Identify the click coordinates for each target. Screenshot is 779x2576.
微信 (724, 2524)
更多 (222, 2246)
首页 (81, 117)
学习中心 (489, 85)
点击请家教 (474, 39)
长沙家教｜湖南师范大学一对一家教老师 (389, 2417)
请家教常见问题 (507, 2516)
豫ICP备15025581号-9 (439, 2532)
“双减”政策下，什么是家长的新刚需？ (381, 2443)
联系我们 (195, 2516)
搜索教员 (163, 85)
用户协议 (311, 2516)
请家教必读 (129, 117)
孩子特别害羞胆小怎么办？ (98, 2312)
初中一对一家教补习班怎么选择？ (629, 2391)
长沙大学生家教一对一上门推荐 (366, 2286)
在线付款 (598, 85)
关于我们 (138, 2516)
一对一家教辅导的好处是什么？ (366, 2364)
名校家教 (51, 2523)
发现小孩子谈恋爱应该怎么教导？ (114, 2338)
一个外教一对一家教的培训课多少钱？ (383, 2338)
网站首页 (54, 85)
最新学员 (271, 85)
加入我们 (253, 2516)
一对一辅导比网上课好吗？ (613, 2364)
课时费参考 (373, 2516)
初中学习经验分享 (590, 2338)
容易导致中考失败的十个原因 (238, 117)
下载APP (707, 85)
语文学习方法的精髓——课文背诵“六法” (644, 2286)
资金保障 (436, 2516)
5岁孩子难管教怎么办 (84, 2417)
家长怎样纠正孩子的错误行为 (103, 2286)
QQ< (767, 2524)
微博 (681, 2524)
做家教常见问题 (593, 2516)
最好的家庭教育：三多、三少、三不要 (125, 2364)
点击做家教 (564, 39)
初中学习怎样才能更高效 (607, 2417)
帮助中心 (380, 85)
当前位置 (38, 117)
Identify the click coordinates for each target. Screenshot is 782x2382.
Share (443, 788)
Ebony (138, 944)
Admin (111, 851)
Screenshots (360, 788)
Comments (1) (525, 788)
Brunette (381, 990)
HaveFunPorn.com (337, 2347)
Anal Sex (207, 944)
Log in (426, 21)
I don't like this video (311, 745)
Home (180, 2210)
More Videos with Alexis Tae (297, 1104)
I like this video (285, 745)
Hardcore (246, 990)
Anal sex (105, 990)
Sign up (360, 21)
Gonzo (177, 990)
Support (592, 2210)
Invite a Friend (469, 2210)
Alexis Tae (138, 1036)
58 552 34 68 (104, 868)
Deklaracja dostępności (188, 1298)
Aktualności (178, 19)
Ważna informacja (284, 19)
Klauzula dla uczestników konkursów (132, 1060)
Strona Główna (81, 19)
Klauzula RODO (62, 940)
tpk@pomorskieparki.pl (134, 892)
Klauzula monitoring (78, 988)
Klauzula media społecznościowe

> **Problem description**: Each entry must appear in the reply exactly as written.

> **Response**:
Identify the click coordinates for each target. Screenshot is 779x2576.
微信 (724, 2524)
更多 (222, 2246)
首页 (81, 117)
学习中心 (489, 85)
点击请家教 (474, 39)
长沙家教｜湖南师范大学一对一家教老师 (389, 2417)
请家教常见问题 (507, 2516)
豫ICP备15025581号-9 (439, 2532)
“双减”政策下，什么是家长的新刚需？ (381, 2443)
联系我们 (195, 2516)
搜索教员 (163, 85)
用户协议 (311, 2516)
请家教必读 (129, 117)
孩子特别害羞胆小怎么办？ (98, 2312)
初中一对一家教补习班怎么选择？ (629, 2391)
长沙大学生家教一对一上门推荐 (366, 2286)
在线付款 (598, 85)
关于我们 (138, 2516)
一对一家教辅导的好处是什么？ (366, 2364)
名校家教 (51, 2523)
发现小孩子谈恋爱应该怎么教导？ (114, 2338)
一个外教一对一家教的培训课多少钱？ (383, 2338)
网站首页 (54, 85)
最新学员 (271, 85)
加入我们 (253, 2516)
一对一辅导比网上课好吗？ (613, 2364)
课时费参考 (373, 2516)
初中学习经验分享 (590, 2338)
容易导致中考失败的十个原因 (238, 117)
下载APP (707, 85)
语文学习方法的精髓——课文背诵“六法” (644, 2286)
资金保障 (436, 2516)
5岁孩子难管教怎么办 (84, 2417)
家长怎样纠正孩子的错误行为 (103, 2286)
QQ< (767, 2524)
微博 (681, 2524)
做家教常见问题 (593, 2516)
最好的家庭教育：三多、三少、三不要 (125, 2364)
点击做家教 (564, 39)
初中学习怎样才能更高效 (607, 2417)
帮助中心 (380, 85)
当前位置 (38, 117)
Identify the click coordinates for each target. Screenshot is 782x2382.
Share (443, 788)
Ebony (138, 944)
Admin (111, 851)
Screenshots (360, 788)
Comments (1) (525, 788)
Brunette (381, 990)
HaveFunPorn.com (337, 2347)
Anal Sex (207, 944)
Log in (426, 21)
I don't like this video (311, 745)
Home (180, 2210)
More Videos with Alexis Tae (297, 1104)
I like this video (285, 745)
Hardcore (246, 990)
Anal sex (105, 990)
Sign up (360, 21)
Gonzo (177, 990)
Support (592, 2210)
Invite a Friend (469, 2210)
Alexis Tae (138, 1036)
58 552 34 68 (104, 868)
Deklaracja dostępności (188, 1298)
Aktualności (178, 19)
Ważna informacja (284, 19)
Klauzula dla uczestników konkursów (132, 1060)
Strona Główna (81, 19)
Klauzula RODO (62, 940)
tpk@pomorskieparki.pl (134, 892)
Klauzula monitoring (78, 988)
Klauzula media społecznościowe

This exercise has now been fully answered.